Impact on dividend may vary across sectors

Investors will still need more data and evidence to assess the impact on corporate earnings as companies have started reporting Q1 results.   Given the pressure on margins, we anticipate dividend cuts or more conservative payouts from companies, although the impact should vary across sectors.  With interest rates being cut dramatically to support growth, and credit risks increasing as economies enter recession, bank earnings are likely to be under pressure, both structurally and cyclically.

The Monetary Authority of Singapore (MAS) recently announced easing measures for REITs to delay their income distribution of the current quarter to later in the financial year of 2020, which would give more flexibility in raising funds and managing cash flows, although it also increases uncertainty on dividend payments on the other hand.

Dividends from telecom and utilities should also be more resilient compared to other sectors such as financials which face strong headwinds following the recent announcement by a number of regulators to advise banks to halt dividend payments. 
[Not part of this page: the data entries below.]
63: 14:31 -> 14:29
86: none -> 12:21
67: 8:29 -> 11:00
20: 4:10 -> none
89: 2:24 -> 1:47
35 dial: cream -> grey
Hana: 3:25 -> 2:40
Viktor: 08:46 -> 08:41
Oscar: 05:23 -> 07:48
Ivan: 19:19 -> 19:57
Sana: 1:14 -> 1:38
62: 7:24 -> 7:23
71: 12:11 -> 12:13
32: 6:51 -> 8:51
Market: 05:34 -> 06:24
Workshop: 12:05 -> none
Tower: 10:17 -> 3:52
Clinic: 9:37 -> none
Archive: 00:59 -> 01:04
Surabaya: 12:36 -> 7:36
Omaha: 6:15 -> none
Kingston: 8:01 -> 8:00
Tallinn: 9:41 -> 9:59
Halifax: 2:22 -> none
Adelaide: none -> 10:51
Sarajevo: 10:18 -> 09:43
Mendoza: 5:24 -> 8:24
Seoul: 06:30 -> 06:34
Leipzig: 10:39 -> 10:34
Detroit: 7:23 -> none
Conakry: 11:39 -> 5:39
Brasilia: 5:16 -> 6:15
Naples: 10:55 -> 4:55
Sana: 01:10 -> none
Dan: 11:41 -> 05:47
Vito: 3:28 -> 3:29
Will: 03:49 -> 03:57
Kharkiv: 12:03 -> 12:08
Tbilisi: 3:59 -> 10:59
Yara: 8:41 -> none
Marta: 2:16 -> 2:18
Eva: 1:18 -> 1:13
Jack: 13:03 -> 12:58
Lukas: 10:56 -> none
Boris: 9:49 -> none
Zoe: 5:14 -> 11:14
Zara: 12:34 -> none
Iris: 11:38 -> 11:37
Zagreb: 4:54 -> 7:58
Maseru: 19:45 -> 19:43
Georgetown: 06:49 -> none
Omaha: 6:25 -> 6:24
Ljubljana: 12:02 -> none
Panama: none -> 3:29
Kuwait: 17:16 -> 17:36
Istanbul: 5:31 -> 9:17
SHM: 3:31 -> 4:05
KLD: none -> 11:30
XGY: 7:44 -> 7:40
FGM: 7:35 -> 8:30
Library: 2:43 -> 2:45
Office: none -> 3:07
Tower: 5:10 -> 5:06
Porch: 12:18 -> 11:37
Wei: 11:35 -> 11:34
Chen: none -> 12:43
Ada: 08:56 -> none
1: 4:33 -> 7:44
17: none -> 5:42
Gradual addition of exposures within defensive portfolios

With the re-opening of the Chinese economy, we expect a recovery in earnings and sentiment, while additional government easing via both fiscal and monetary policies are also supportive.  That said, we feel that we can take time in building up China exposure, considering the risk of a secondary impact on its economy due to reduced foreign demands which could hurt export and consumptions.  The tension between US and China also adds to the uncertainty. 

One way to add some risk back to portfolios would be via credit as the dislocation triggered by liquidity concerns has been abating given the pledge of support by global central banks.  Specifically, the US Federal Reserve has announced programs that would allow the central bank to purchase both investment grade and recently downgraded high yield (aka “fallen angels”) corporate debt.  This large-scale stimulus has resulted in strong tightening of spreads in US credit, but we have yet to see the same degree of tightening in Asia.  With stronger fundamentals and more attractive valuation, we believe that the large amount of liquidity in developed markets could result in spill-over support into Asian and EM credit.

In general, we remain relatively defensive with a preference for investment grade over high yield and more defensive non-cyclical sectors.

Pockets of opportunities in high quality names

Compared with REITs and banks, we favor areas such as materials and technology where we see more attractive opportunities to capture income and growth.  We can find interesting tech plays in Korea.  Our view is that the tech cycle and consumer demand could rebound once the virus situation improves from here.  On a relative basis, the dividend yield of 3% to 4% and further growth in the future also looks more attractive in the zero-interest-rate environment and against the expectation of falling dividends in other sectors. 

Notwithstanding the near-term shock on commodity demand, we believe investors will start to rotate back into cyclicals to play the recovery.  Liquidity conditions in the corporate credit space has improved due to the unprecedented stimulus package from the Fed and global policy makers.  Overall valuation in the credit market now looks fair, yet we still see pockets of opportunities by acquiring high quality names.